Prometió impulsar un plan de paz global en el Medio Oriente que incluirá 350 millones de dólares en ayuda a los palestinos.
Bush dedicó apenas dos párrafos al tema de la inmigración, señalando que el sistema es “anticuado, no adecuado a las necesidades de la economía y los valores del país”.
“No debemos estar satisfechos con leyes que castigan a personas esforzadas que sólo quieren mantener a sus familias y niegan a las empresas trabajadores dispuestos y fomentan el caos en nuestra frontera”, dijo.
Abogó por una política inmigratoria “que permita a trabajadores temporarios realizar los trabajos que los estadounidenses se niegan a tomar, que rechace la amnistía, que nos diga quién entra y sale de nuestro país y que cierre la frontera a narcotraficantes y terroristas”.
Bush dedicó la mayor parte de su discurso a los asuntos internos, en particular la reforma del sistema jubilatorio llamado Seguro Social, un sistema al que los estadounidenses están tan apegados que tradicionalmente se le considera sacrosanto e intocable.
Exhortó a un Congreso vacilante a asumir el riesgo político “de fortalecer y salvar el Seguro Social”, destacando que el sistema social más costoso del país iba a la quiebra sin una reforma. El plan de Bush reduciría los beneficios jubilatorios de los más jóvenes, no de los mayores de 55 años.
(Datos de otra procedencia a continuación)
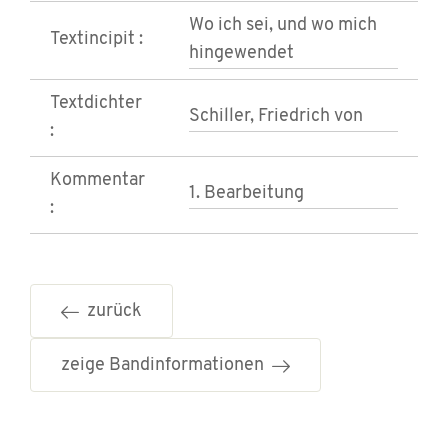
Wo ich sei, und wo mich
Textincipit :
hingewendet
Textdichter
Schiller, Friedrich von
:
Kommentar
1. Bearbeitung
:
zurück
zeige Bandinformationen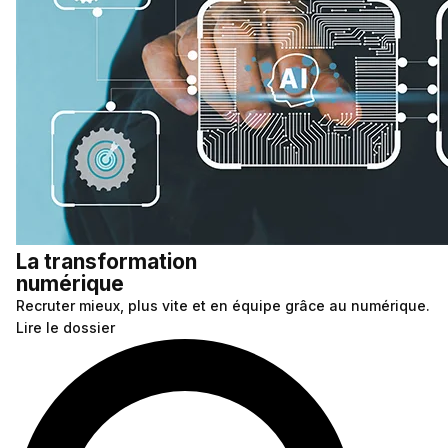
La transformation
numérique
Recruter mieux, plus vite et en équipe grâce au numérique.
Lire le dossier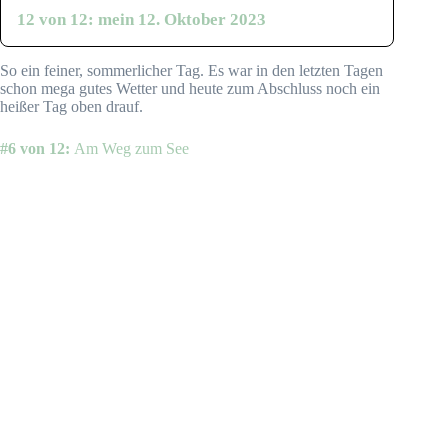
12 von 12: mein 12. Oktober 2023
So ein feiner, sommerlicher Tag. Es war in den letzten Tagen
schon mega gutes Wetter und heute zum Abschluss noch ein
heißer Tag oben drauf.
#6 von 12:
Am Weg zum See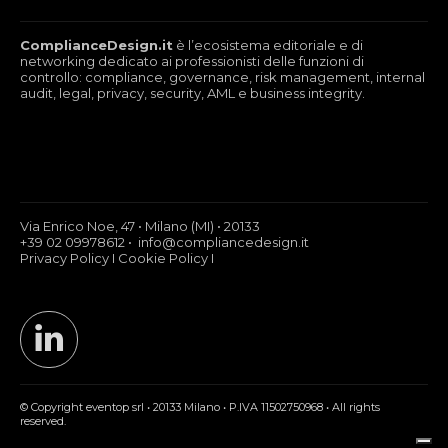
ComplianceDesign.it
è l’ecosistema editoriale e di
networking dedicato ai professionisti delle funzioni di
controllo: compliance, governance, risk management, internal
audit, legal, privacy, security, AML e business integrity.
Via Enrico Noe, 47 • Milano (MI) • 20133
+39 02 09978612 • info@compliancedesign.it
Privacy Policy
I
Cookie Policy
I
© Copyright eventop srl • 20133 Milano • P.IVA 11502750968 • All rights
reserved.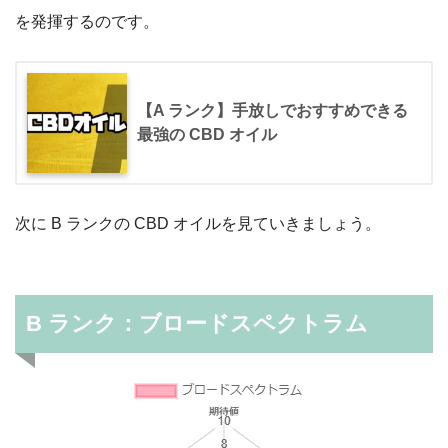
を発揮するのです。
【A ランク】手放しでおすすめできる
最強の CBD オイル
次に B ランクの CBD オイルを見ていきましょう。
B ランク：ブロードスペクトラム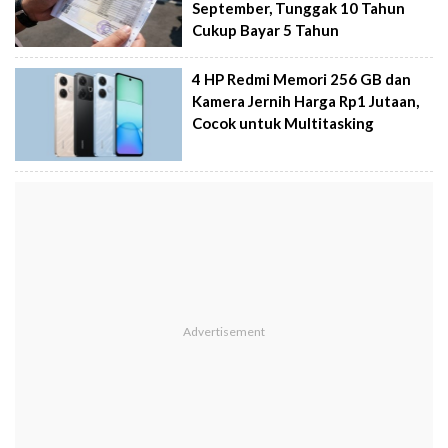
September, Tunggak 10 Tahun
Cukup Bayar 5 Tahun
4 HP Redmi Memori 256 GB dan
Kamera Jernih Harga Rp1 Jutaan,
Cocok untuk Multitasking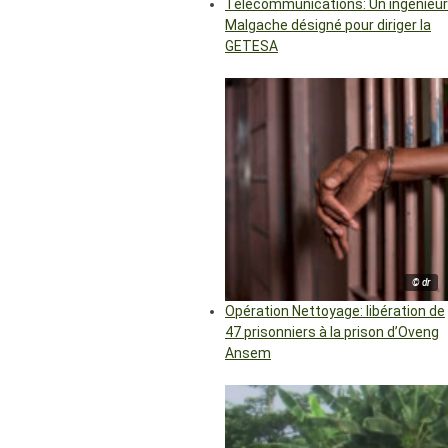
Télécommunications: Un ingénieur
Malgache désigné pour diriger la
GETESA
© dr
Opération Nettoyage: libération de
47 prisonniers à la prison d’Oveng
Ansem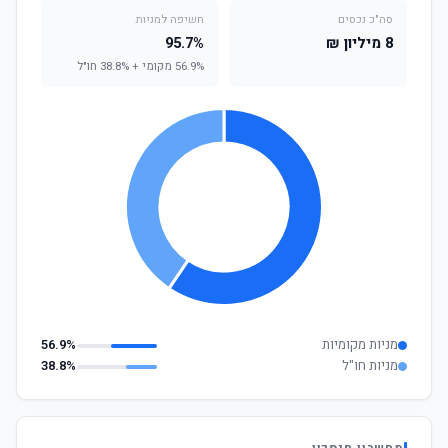
סה"כ נכסים
חשיפה למניות
8 מיליון ₪
95.7%
56.9% מקומי + 38.8% חו"ל
מניות מקומיות
56.9%
מניות חו"ל
38.8%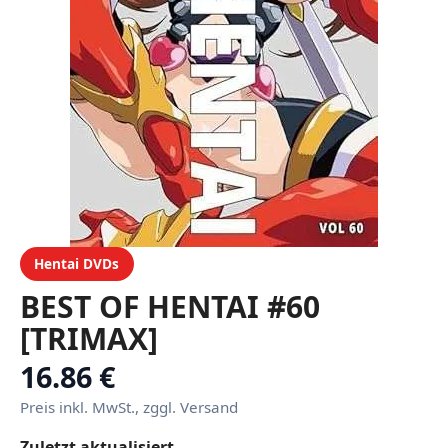
Hentai DVDs
BEST OF HENTAI #60
[TRIMAX]
16.86 €
Preis inkl. MwSt., zggl. Versand
Zuletzt aktualisiert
Los demócratas dijeron que la propuesta de Bush de desviar los ingresos del Seguro Social a cuentas de inversión privada era peligrosa y que había mejores maneras de reformar el sistema, la piedra angular del New Deal (nuevo trato) instaurado por el entonces presidente Franklin Roosevelt.
El discurso abarcó asuntos internos y exteriores, pero fue el primero desde el 11 de septiembre del 2001 que se concentró principalmente en la política interior. A pesar de las críticas de los demócratas, Bush ni siquiera insinuó un plazo para retirar las tropas de Irak.
Destacó a Siria e Irán como naciones que exportan el terrorismo.
“La victoria de la libertad en Irak fortalecerá a un nuevo aliado en la guerra contra el terror, inspirará a los reformadores democráticos desde Damasco hasta Teherán, traerá más esperanzas y progreso a una región alborotada”, sostuvo.
Bush dijo que las elecciones del domingo pasado en Irak “abren una nueva etapa de nuestro trabajo en ese país. Concentraremos esfuerzos cada vez mayores para ayudar a entrenar fuerzas de seguridad iraquíes más capaces: fuerzas con oficiales formados y una estructura de mando eficaz”.
Recordando el tema de su discurso de juramentación, de extender la libertad por el mundo, Bush dijo que “la única fuerza lo suficientemente poderosa para detener el ascenso de la tiranía y el terror, de reemplazar el odio por la esperanza, es la fuerza de la libertad humana”.
El Presidente se comprometió a trabajar por la paz en el Medio Oriente.
“El objetivo de dos Estados democráticos, Israel y Palestina, conviviendo en paz, está al alcance de la mano, y Estados Unidos los ayudará a alcanzar esa meta”, dijo Bush.